Registration #: 7765314577536780064-B
Date: 42/06/10102
Title: Oxygen Breathing Life Form

"What the hell is this, some kind of joke?" Wayne asked, flipping back to the first page to continue reading.

It has come to our attention that your planetary life forms have several features that appear to be claimed by our registered patent. We realize your planet "Earth" has had a long-standing history in the galaxy as a reputable and conscientious entity. Thus, we presume your planet was unaware of the existence of our patent. However, we believed it prudent for "Earth" to be aware of the patent as soon as we learned of the situation. From our preliminary review, we are inclined to believe "Earth" reads on the patent claims. We appreciate your thoughts on the matter. Please contact us at your earliest convenience.

"Wait, what is this date, here?" Wayne asked, pointing at the letter's date.

"The date of the initial cease and desist," Scarlett replied blandly.

"No, I mean when was it? In Earth years?"

"Well, do you mean your calendar you use today?"

"Yes. Was this last year? Two years ago?"

"Ah, this is the first letter that was sent, therefore it would be," she said, tapping her chin as she thought. "This was delivered in your year nineteen hundred and eighty eight."


"Yes. BC."

"B what? B...BC?"

"Yes, 1988 BC."

"You sent this letter to a bunch of primates?" Wayne asked with a raised eyebrow, completely flabbergasted. "We were still living in caves."

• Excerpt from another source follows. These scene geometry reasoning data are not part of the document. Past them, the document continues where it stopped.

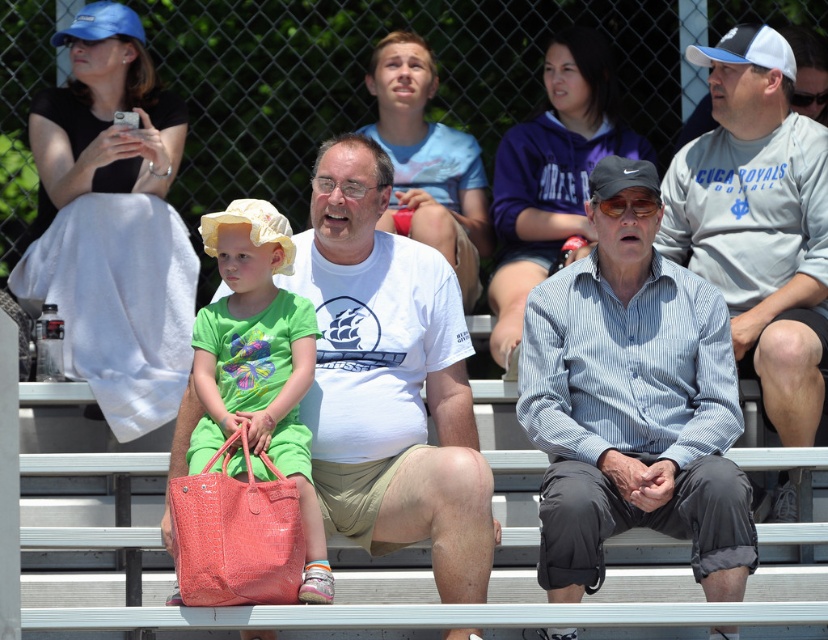 Question: Which object is farther from the camera taking this photo?

Choices:
 (A) white matte shirt at center
 (B) coral crocodile-patterned handbag at center
 (C) matte pink crocodile-patterned handbag at center
 (D) gray cotton shirt at center

Answer: (D)

Question: Observing the image, what is the correct spatial positioning of striped cotton shirt at center in reference to gray cotton shirt at center?

Choices:
 (A) below
 (B) above

Answer: (A)

Question: Which is farther from the gray cotton shirt at center?

Choices:
 (A) white matte shirt at center
 (B) coral crocodile-patterned handbag at center
 (C) striped cotton shirt at center
 (D) matte pink crocodile-patterned handbag at center

Answer: (B)

Question: Is white matte shirt at center smaller than gray cotton shirt at center?

Choices:
 (A) no
 (B) yes

Answer: (A)

Question: Is striped cotton shirt at center below gray cotton shirt at center?

Choices:
 (A) yes
 (B) no

Answer: (A)

Question: Which of the following is the farthest from the observer?

Choices:
 (A) (711, 198)
 (B) (210, 582)

Answer: (A)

Again she sighed, wondering how this human had earned a degree in law knowing nothing about human history. Still, she mused, this case would be easier to win than she ever anticipated.

"We filed it with your court appointed attorney. Seeing as how you didn't have the intellectual capacity at the time to act as your own defense, you were remanded to the state for further action."

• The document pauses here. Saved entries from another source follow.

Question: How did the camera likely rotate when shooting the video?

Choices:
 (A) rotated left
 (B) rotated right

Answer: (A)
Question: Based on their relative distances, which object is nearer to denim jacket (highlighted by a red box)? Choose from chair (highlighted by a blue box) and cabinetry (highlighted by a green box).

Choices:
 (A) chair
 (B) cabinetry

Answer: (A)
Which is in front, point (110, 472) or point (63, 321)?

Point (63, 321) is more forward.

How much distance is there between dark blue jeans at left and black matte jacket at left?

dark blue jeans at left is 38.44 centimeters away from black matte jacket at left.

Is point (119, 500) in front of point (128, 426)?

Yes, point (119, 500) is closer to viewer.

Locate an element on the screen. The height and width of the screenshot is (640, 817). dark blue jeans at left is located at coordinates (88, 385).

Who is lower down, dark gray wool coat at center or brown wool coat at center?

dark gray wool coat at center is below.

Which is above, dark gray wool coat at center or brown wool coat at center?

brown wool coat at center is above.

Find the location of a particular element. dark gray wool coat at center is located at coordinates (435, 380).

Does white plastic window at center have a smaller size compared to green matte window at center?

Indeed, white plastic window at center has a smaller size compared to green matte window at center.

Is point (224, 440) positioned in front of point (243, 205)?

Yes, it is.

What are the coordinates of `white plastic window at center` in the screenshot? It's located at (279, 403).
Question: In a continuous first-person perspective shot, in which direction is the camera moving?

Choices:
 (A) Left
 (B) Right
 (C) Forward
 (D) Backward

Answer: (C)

"The DeLorian government?"

"Zothorian," Scarlett corrected him. "And contrary to your view of history, there is very little intellectual difference between your ancestors and you."

"Was that a joke?" he asked, offended by what he thought to be another condescending statement about his professional acumen.

"No," she said, a confused look on her face.

"Never mind. So you're saying the Zothorian government has custody over Earth?"

"Yes," she said, satisfied that he was beginning to come around.

Maybe I should take some drugs after all, Wayne thought.